The period of mid-1973 to late '74 was particularly formative for me and informed and imbued the rest of my life from there. A student at CU-Boulder, and not much of one at that, I followed Mark Twain's lead and never let my schooling interfere with my education.
It was in this period of my life that I discovered the beloved Swami
and many others, and the Bhakti path I was to take, and that I began
to massage – and to sing, ceaselessly; it was in this period of my
life that I would discover the Dances, and the Sufism which so
decidedly established my future, from which place I'm now telling
this in retrospect; it was at this juncture in time that I discovered
in this way, all the Bringers of light, of Dharma, and discovered Christ, and
found my own Teacher out of a marketplace full of 'em - the Coach I'd
prayed God to vouchsafe me.
I'd longed to be pregnant with radiance, You may love a certain food
but you have to eat lots of it to get fat on it. So it is with light.
I wanted to be so full of this love I'd discovered, that I could
swallow all the world's darkness and shit out light.
Neither drugs nor grass nor booze played a role in my life. I was
stoned however, flat-out stoned on love. The only thing lacking was
a dime and maturity – and the latter comes with time, no security.
I worked at Ticos, washing dishes with joy and some soap – my
pupils were sometimes actually dilated. I'd show up giggling but always
on time and fit for work, my supervisor on the cook-line, a Pisces
named Jeff, looked me straight into those stoned eyes and asked if I
were showing up on the job drunk or on weed. I smiled and assured
him, I was drunk on love, just love, patting his arm. That was the
period of my wearing a wooly, multi-colored Morrocan jalabea everywhere,
my hair grown long, first beard, and passing out roses in the park,
washing and massaging feet – anyone's. The only beer I got soused
on was Bir Hanumana (strength of Hanuman). My beloved Swami
embodied that, and he was pregnant with radiance. All Great Ones are,
and I revered them - and I wanted to be pregnant with that radiance.
One fine early Spring mid-morning in '75 I guess, on The Hill just
off campus, I walked by Chuck's Grill, which was nearly empty. I
only wanted to use Chuck's restroom, which back then was the norm
without making a purchase. I just had to do a quick number-one and
leave.
On my way to that restroom I noticed this young woman of very
unremarkable form and features – let's be honest here, you would
have walked right by her. She was neutral and apathetic, also rather
dumpy, and that turned out to be because she slouched in the booth
where she sat alone, the only customer in the joint.

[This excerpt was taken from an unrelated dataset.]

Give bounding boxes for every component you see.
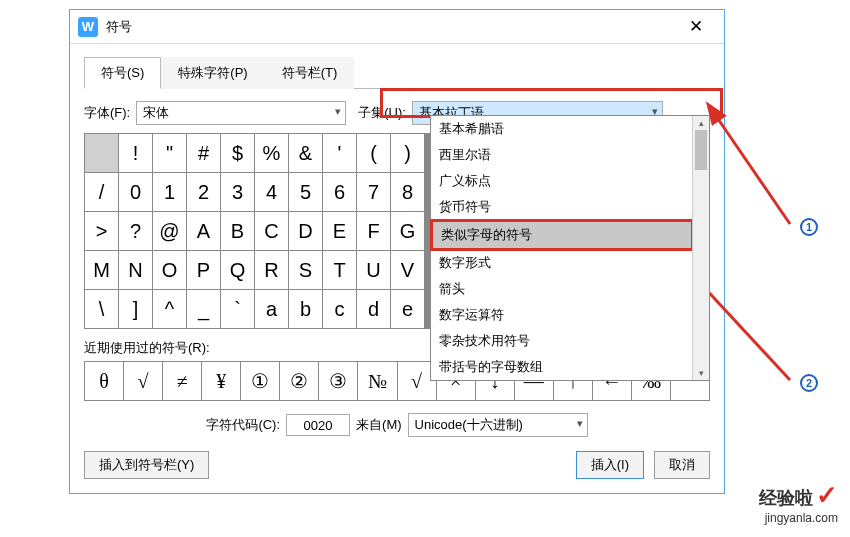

Because of this slouch, and her pullover sweater, it crossed my Lucy-in-the-sky-with-diamonds optical-perception, that: she might be pregnant. To this day, I don't know what took hold of me - but after I'd left the restroom instead of heading straight for the door leading out, I swung by her booth and with my right hand gently on her shoulder and my left gently on the hump of her belly, on the pullover of course, I asked her with sincere elation and warmth, “When?...“
As in, "when's the date, O mother-to-be?" She did not
call the cops, she did not make a scene, she did not
say, "WTF – you some kinda goddam smart-ass? Get away from me
you freak!" She did not react angrily or even look hurt or
burst into tears at this otherwise seemingly insensitive cruelty.
The fact was, she was not remotely in the family way, she was
just frumpy. She had a gut on her. So?
Not a word passed between us, her eyes registered bewilderment, to
which my eyes registered "Oh shit, you're not pregnant?"
then, "OMGdess, I fucked up, am I a schlemiel!" I muttered a
genuine "sorry, I thought..." but outside of that it went all
without words. And then something happened. She got it, and her
face brightened up at the idea, and my face brightened up again and
for that moment gazing at each other, she had the radiance of
someone pregnant with life inside her. So she was in that moment
pregnant with radiance.
Then we both laughed, just a sweet, tender, ever so human laugh,
shared in love between two total strangers under quite comical
circumstances. I collected myself and nodded goodbye, headed for the
door. One last look over my shoulder and a wave: that woman watched
me from her booth, still smiling and still glowing, sitting a tad
straighter there, and I have no recollection of her voice, as not a
word had been shared, it was all through the eyes.
These drunken eyes, pregnant with radiance.